Each entry should be printed exactly, with its images omitted.

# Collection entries

:::::

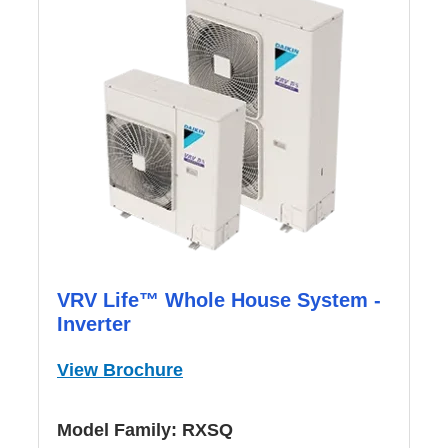
VRV Life™ Whole House System -
Inverter
View Brochure
Model Family:
RXSQ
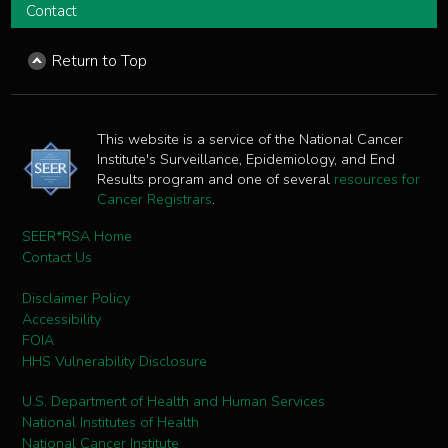
Contact
Return to Top
This website is a service of the National Cancer
Institute's Surveillance, Epidemiology, and End
Results program and one of several
resources for
Cancer Registrars
.
SEER*RSA Home
Contact Us
Disclaimer Policy
Accessibility
FOIA
HHS Vulnerability Disclosure
U.S. Department of Health and Human Services
National Institutes of Health
National Cancer Institute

:::::

# TASK OUTPUT
VRV Life™ Whole House System -
Inverter
View Brochure
Model Family:
RXSQ
Contact
Return to Top
This website is a service of the National Cancer
Institute's Surveillance, Epidemiology, and End
Results program and one of several
resources for
Cancer Registrars
.
SEER*RSA Home
Contact Us
Disclaimer Policy
Accessibility
FOIA
HHS Vulnerability Disclosure
U.S. Department of Health and Human Services
National Institutes of Health
National Cancer Institute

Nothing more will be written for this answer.